The positive control should return positive (low Ct) and the negative control should return negative (very high/incalculable Ct). If there’s a contamination that causes false positives in one of your reagents, then that’d probably show up as the negative control not returning negative.

Anonymous 0 Comments

Imagine predicting a yes or no answer, there are for possible outcomes of your prediction.

You guessed “yes” and the answer was “yes” (true positive)

You guessed “no” and the answer was “no” (true negative)

You guessed “yes” and the answer was “no” (false positive)

You guessed “no” and the answer was “yes” (false negative)

The reality is, any possible prediction will be tainted with all of the above, so what are you testing?

Let’s pretend it’s a cancer diagnosis.

In this case guessing “Yes” and the answer is “no” just means maybe the person took some extra tests or had a ‘scare’. That’s not terrible.

Guessing “no” and and the answer is “yes” means the person died. That’s muy no bueno.

So there is a sliding scale you’d invent as the predictor, you can “bias the test to always favor “yes”es unless it’s really, really, really, really sure the answer is no. This creates a lot more false positives, but has almost no false negatives. You’re trading expense for lives. A fair trade.

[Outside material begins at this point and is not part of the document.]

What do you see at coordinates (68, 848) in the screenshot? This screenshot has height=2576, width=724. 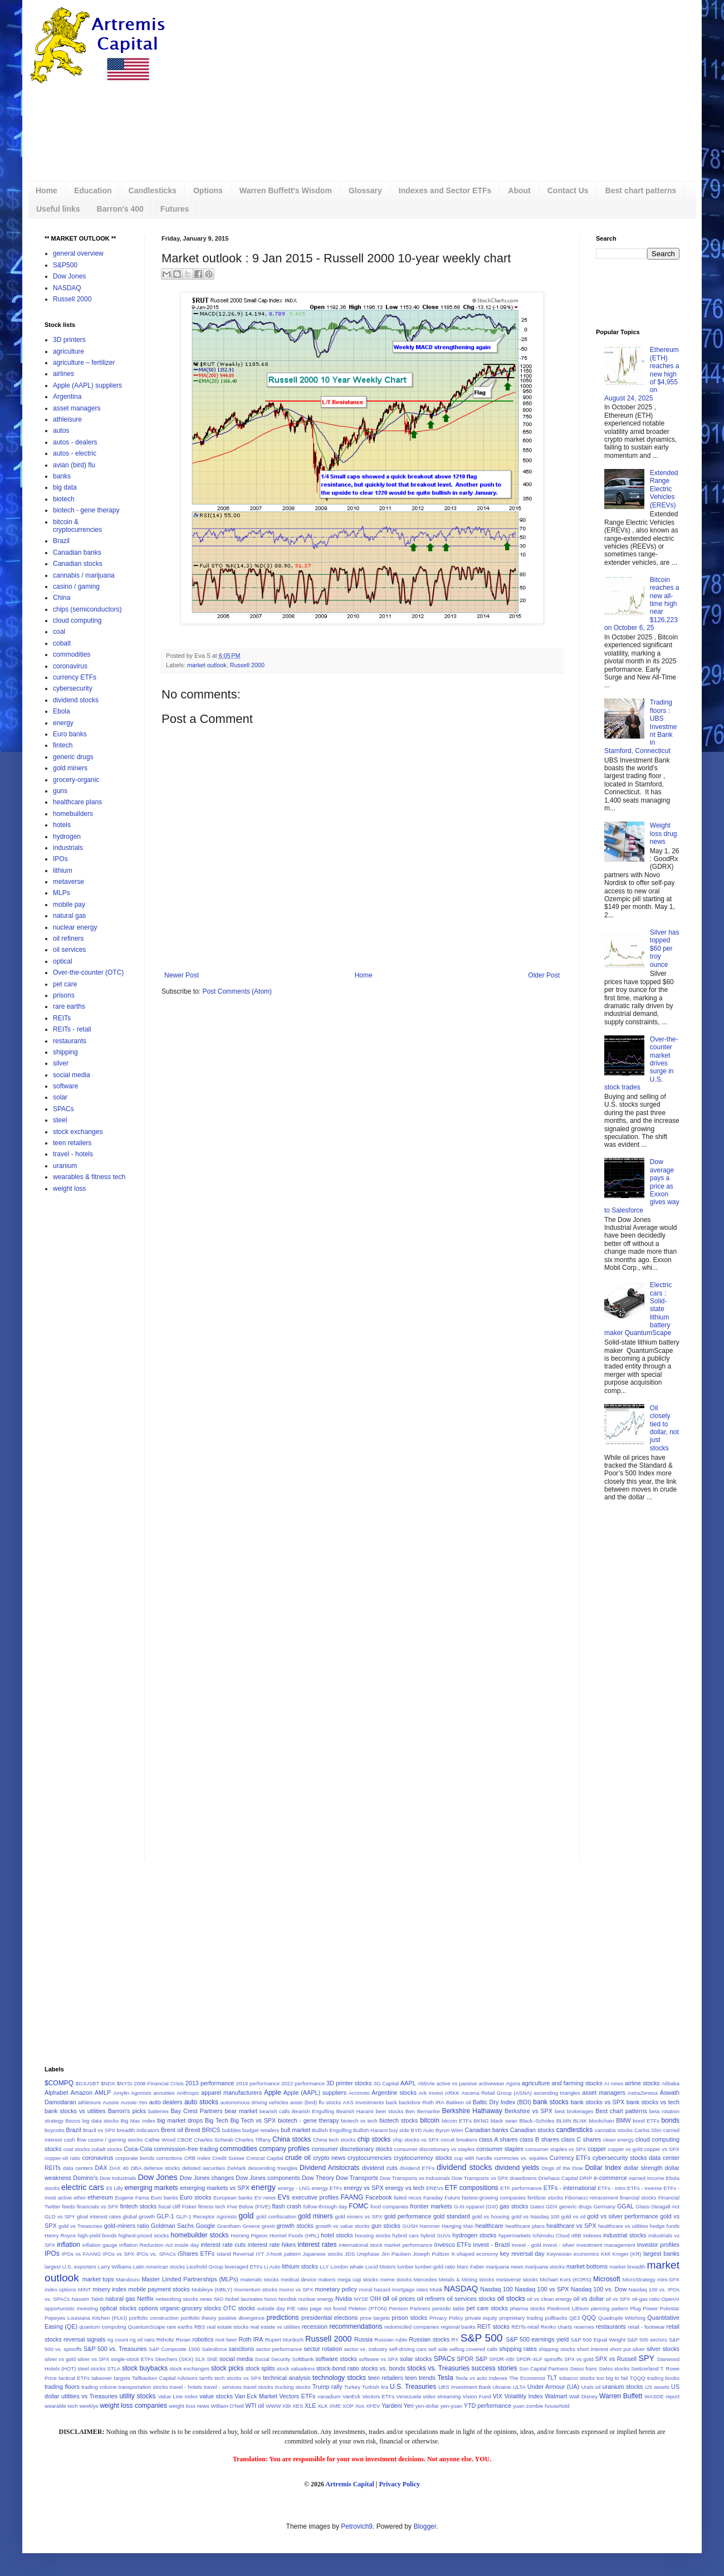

But how do you, as a real life predictor, really know where the test is ‘programmed’ outside of a college level statistics word problem? You’d include some rigged ‘controls’, you already know the answer to those because you rigged it. If the test hits ‘no’ on a lot of positive controls you might risking more false negatives than you’d prefer. If the test hits a lot of ‘yes’s on negative controls, you might be taking a different risk.

If the results are all over the place the test is designed wrong or your haven’t fully evaluated your procedures properly.